Incident cost reduction. The average data breach costs $4.45 million. Faster detection reduces that cost by $1.5 million on average. Real-time detection is the fastest possible detection.
Compliance efficiency. Point-in-time DSPM requires extensive documentation to prove what happened between scans. Continuous monitoring provides complete evidence automatically. Audits become simpler.
Team productivity. DSPM-based security requires analysts to investigate what happened during gaps. Continuous monitoring shows exactly what happened. Your team gets full context immediately, reducing investigation time from hours to minutes.
Coverage at scale. As your data footprint grows, DSPM costs grow proportionally. Continuous monitoring through Data Journeys™ scales more efficiently because it observes rather than crawls.
Making the transition
Moving from periodic DSPM to continuous doesn't require a big bang migration.
Start with critical flows. Identify your highest-risk data movements. Customer PII to third parties. Sensitive data into AI systems. Financial records crossing boundaries. Deploy continuous monitoring here first.
Layer, don't replace. Keep your existing DSPM for compliance snapshots and periodic validation. Add continuous monitoring for real-time security. They complement each other.
Measure the gap. Track what continuous monitoring catches that DSPM misses. The delta justifies the investment and guides expansion.

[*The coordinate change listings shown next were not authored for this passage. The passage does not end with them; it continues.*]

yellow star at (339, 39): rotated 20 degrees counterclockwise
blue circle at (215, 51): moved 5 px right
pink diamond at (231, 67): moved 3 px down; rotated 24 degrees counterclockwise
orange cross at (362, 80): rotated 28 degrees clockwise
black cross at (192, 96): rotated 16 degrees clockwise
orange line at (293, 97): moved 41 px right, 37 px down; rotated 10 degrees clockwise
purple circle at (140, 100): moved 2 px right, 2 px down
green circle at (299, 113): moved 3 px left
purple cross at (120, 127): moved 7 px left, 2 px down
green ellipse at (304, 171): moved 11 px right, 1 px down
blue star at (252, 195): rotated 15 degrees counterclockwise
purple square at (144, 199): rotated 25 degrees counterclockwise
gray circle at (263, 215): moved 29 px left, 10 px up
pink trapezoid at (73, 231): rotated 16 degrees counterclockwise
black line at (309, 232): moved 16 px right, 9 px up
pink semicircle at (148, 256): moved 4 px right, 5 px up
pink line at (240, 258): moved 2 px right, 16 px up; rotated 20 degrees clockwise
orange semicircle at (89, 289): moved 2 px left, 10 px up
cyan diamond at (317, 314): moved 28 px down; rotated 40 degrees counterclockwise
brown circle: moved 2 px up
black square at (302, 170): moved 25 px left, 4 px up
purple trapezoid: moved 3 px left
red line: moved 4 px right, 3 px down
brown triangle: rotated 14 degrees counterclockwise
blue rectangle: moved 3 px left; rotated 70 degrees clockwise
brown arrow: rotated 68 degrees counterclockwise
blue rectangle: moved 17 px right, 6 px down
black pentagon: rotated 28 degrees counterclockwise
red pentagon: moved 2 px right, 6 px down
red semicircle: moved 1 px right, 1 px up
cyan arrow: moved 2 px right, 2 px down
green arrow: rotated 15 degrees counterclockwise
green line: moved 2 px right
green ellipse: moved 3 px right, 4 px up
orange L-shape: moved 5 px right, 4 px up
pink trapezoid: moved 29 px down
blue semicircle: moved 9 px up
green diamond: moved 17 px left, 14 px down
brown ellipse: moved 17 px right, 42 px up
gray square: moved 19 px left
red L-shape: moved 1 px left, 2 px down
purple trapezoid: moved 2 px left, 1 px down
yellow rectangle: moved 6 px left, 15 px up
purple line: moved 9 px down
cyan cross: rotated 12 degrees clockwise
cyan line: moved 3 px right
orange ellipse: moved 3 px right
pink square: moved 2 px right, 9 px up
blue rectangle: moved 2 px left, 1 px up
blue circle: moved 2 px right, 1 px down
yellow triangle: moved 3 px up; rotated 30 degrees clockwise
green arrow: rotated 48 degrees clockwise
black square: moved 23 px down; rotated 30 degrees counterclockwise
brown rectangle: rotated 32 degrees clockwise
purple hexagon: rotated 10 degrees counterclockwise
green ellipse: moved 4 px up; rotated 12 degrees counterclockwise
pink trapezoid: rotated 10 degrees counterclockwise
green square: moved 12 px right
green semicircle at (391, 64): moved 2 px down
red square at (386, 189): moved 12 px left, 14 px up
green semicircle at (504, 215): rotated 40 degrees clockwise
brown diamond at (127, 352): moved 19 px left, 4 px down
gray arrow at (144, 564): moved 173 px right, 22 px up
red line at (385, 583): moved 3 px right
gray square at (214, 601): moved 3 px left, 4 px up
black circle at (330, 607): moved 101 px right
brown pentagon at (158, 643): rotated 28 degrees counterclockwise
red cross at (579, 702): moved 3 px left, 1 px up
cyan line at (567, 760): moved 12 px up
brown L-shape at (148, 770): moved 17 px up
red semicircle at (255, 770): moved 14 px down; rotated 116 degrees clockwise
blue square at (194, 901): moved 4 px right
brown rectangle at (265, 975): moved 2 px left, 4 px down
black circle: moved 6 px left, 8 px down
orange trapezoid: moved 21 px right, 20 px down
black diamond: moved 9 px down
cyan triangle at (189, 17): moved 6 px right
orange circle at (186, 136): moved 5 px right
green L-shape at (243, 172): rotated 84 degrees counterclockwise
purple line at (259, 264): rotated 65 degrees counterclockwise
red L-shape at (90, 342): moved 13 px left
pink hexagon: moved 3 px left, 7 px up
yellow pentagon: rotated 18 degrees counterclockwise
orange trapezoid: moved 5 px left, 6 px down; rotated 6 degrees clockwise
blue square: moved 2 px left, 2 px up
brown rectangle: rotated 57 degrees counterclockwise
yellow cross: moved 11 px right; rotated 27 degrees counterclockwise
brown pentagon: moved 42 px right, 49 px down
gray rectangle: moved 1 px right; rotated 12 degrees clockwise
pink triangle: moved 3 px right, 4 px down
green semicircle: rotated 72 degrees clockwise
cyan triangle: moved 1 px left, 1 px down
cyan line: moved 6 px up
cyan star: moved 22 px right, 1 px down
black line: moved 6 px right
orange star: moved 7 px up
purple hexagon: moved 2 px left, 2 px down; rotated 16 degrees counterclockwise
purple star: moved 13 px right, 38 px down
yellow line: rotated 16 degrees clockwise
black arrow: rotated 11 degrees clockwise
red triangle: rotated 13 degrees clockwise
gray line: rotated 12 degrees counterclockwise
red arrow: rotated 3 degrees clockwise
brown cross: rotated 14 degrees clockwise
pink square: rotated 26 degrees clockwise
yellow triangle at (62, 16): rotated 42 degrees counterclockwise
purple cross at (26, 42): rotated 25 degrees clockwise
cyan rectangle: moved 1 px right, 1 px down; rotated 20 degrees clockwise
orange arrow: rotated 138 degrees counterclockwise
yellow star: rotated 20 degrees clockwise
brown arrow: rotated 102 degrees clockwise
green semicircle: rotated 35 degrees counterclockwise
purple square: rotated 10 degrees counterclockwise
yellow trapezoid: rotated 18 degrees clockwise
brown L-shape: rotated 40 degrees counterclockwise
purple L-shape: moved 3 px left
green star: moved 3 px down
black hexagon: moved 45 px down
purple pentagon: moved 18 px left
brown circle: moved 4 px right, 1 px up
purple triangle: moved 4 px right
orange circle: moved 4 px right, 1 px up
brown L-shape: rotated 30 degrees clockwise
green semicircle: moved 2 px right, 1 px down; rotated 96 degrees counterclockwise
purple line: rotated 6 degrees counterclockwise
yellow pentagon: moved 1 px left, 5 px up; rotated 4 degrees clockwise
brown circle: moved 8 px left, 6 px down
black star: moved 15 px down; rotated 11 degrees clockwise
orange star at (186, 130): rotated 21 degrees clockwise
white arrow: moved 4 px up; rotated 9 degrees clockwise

Expand systematically. Once critical flows are covered, expand to adjacent systems. More data types. More integrations. More coverage.
The goal is eliminating DSPM gaps entirely. A 24/7 Data Defense Engineer that sees everything, continuously, without blind spots. Your team gets the visibility and context they need to protect your data around the clock.
Your attackers don't wait for your DSPM schedule. Your security can't afford to either.